Secondly, on the military front, the American commanders on the ground must put their main efforts not in killing the insurgents by ordnance only, but by “starving” them to death. That is, by depriving them of weapons, ammunition, and explosives, with whose wherewithal they are able to continue their lethal campaign. Hence, the focus of this new strategy will be in “killing” quickly the insurgency itself, and not only the individual insurgents – as the supply of the latter, unlike possibly that of armaments, seems to be far from scarce. This will involve new technologies, or even extant ones, that will enable them to detect the vehicles that carry weapons and munitions, as well as detecting the caches of armaments that are hidden in houses and in the ground. With this new strategy the U.S. forces will no longer have the difficult task of finding a needle in a haystack, that is, the insurgents, who appear and disappear among the populace, but in finding and destroying the insurgent’s haystack of armaments, which will be an easier task, once the detecting technology is in place. And once this is accomplished on a great scale, it will break, and deplete of armaments, the supply lines of the insurgents,  and thus break the back of the insurgency as its terrorists will no longer have in adequate amounts the armaments and munitions to continue their urban warfare.

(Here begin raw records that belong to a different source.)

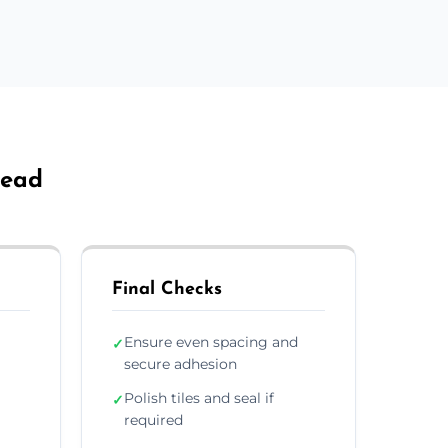
head
Final Checks
Ensure even spacing and
✓
secure adhesion
Polish tiles and seal if
✓
required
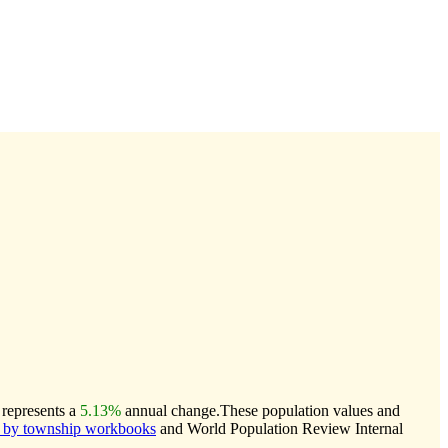
 represents a
5.13%
annual change.
These population values and
 by township workbooks
and World Population Review Internal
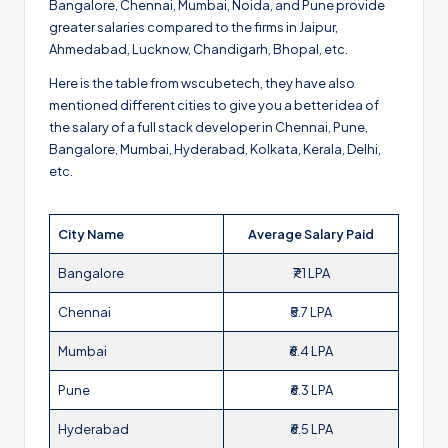
Bangalore, Chennai, Mumbai, Noida, and Pune provide
greater salaries compared to the firms in Jaipur,
Ahmedabad, Lucknow, Chandigarh, Bhopal, etc.
Here is the table from wscubetech, they have also
mentioned different cities to give you a better idea of
the salary of a full stack developer in Chennai, Pune,
Bangalore, Mumbai, Hyderabad, Kolkata, Kerala, Delhi,
etc.
City Name
Average Salary Paid
Bangalore
₹7.1 LPA
Chennai
₹5.7 LPA
Mumbai
₹6.4 LPA
Pune
₹6.3 LPA
Hyderabad
₹6.5 LPA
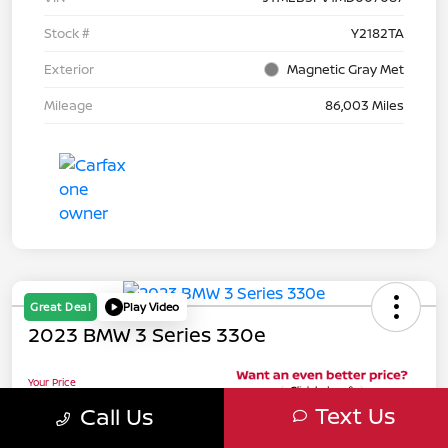
Stock #
Y2182TA
Exterior
Magnetic Gray Met
Mileage
86,003 Miles
Great Deal
Play Video
2023 BMW 3 Series 330e
Your Price
$32,076
Text Us
Call Us
Unlock Your Riverside
Discount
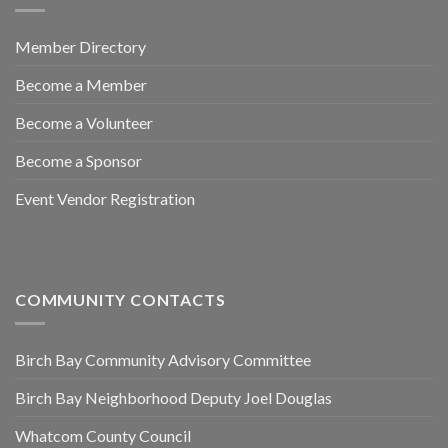
Member Directory
Become a Member
Become a Volunteer
Become a Sponsor
Event Vendor Registration
COMMUNITY CONTACTS
Birch Bay Community Advisory Committee
Birch Bay Neighborhood Deputy Joel Douglas
Whatcom County Council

The American commanders must also be apprised of the sanctuaries that the insurgents have in countries bordering Iraq, such as Syria, Iran, and Jordan, which not only serve as camps of retreat for the insurgents, whenever they are hotly pursued by the U.S. forces, but also serve as conduits for foreign Jihadists to enter Iraq. Furthermore, these countries, especially Syria and Iran, supply the insurgents, whether by the cognizance of their own governments or not, with arms and explosives, and apparently a lot of this matériel is stored in these countries close to the borders of Iraq. The U.S. commanders on the ground must not be hindered, either by political considerations or repercussions, from taking the necessary action that will destroy these sanctuaries and stores of munitions. One must be reminded, that wars are won not by political repercussions, but by sagacious, resolute and ruthless military action. This is the price that statesmen must pay.

This new strategy applied on the political and military fronts, has the great potential to defeat the insurgency quickly and decisively. The moves of its success depend on the precision and skill of the moves on a chessboard by a master player. The American masters of this justified war, especially its brave commanders and soldiers on the ground, deserve no less than this resounding defeat of these hordes of barbarians. And in turning the pages of history, they will be everlastingly glorified for their coruscating victory.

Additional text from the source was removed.